I am not complaining, in fact it is really cool, however, I have not seen this on lume shots of other BR02s. 

Is this something that other BRs have?


----------



## ephemeralinfinity (Apr 22, 2009)

Can't speak for the arabic version, but this is the lume shot on my BR-02 blue pro dial:










It looks like the lume color of the markets is blue, while the hands appear more green. Is that about the degree of contrast between your numerals and hands? Post some pictures! =)


----------



## Hirsty (Feb 8, 2009)

Mine is a bit more pronounced. I promise as soon as I can work the settings on my camera that I'll psot some pics.


----------



## jimyritz (Jan 31, 2008)

Congrats on the new piece--I just got one as well, thread posted--

My only comment is that COSC specs are -4 to +6 and your watch is running +7--pretty accurate...

I am not saying that the watch couldn't have a better movement for the price, however, the ETA 2892 is one of the best made mass produced movements around...

Best of luck w/your B&R--I love mine...

Regards
Mike


----------



## Nick M (May 15, 2009)

Mine's all blue.


----------



## jimyritz (Jan 31, 2008)

I have to amend my previous post--SW-2000...

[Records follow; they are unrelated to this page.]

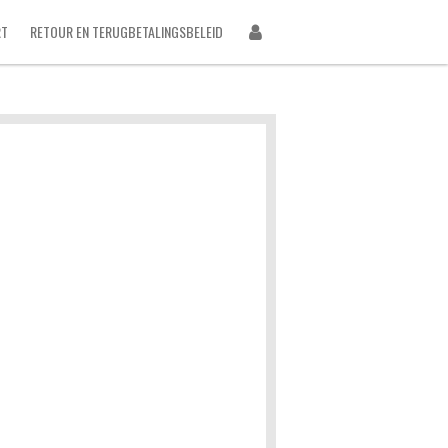
RT
RETOUR EN TERUGBETALINGSBELEID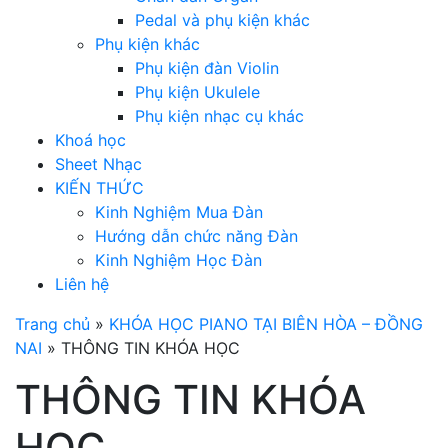
Pedal và phụ kiện khác
Phụ kiện khác
Phụ kiện đàn Violin
Phụ kiện Ukulele
Phụ kiện nhạc cụ khác
Khoá học
Sheet Nhạc
KIẾN THỨC
Kinh Nghiệm Mua Đàn
Hướng dẫn chức năng Đàn
Kinh Nghiệm Học Đàn
Liên hệ
Trang chủ
»
KHÓA HỌC PIANO TẠI BIÊN HÒA – ĐỒNG
NAI
»
THÔNG TIN KHÓA HỌC
THÔNG TIN KHÓA
HỌC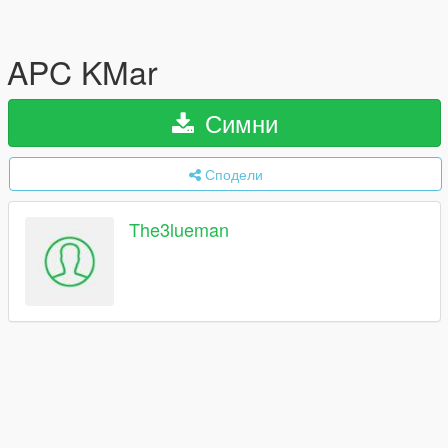
APC KMar
Симни
Сподели
The3lueman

The lume on mine is blue as well...


----------



## montrealer (May 4, 2008)

Nick M said:


> Mine's all blue.


Mine's exactly like yours.


----------



## Beau8 (May 24, 2008)

Like this lume~don't see a lot of that everyday~cheers! ;-)


----------



## comatox (Feb 11, 2006)

Blue here as well.


----------



## saderules (Mar 2, 2008)

I had two tone lume on my BR-02


----------



## jdkno (May 25, 2007)

I have been on the fence between getting the SS Arabic 02 and the PVD Arabic 02. Is the blue lume only on the SS version or is it blue on the PVD version as well??


----------



## Aqua Spearo (Oct 10, 2007)

my bezel market seems to be slightly more greenish but its very hard to tell.. its 11XX S#


----------



## fiji5 (Nov 22, 2009)

I thought I would share a shot I took this afternoon.


----------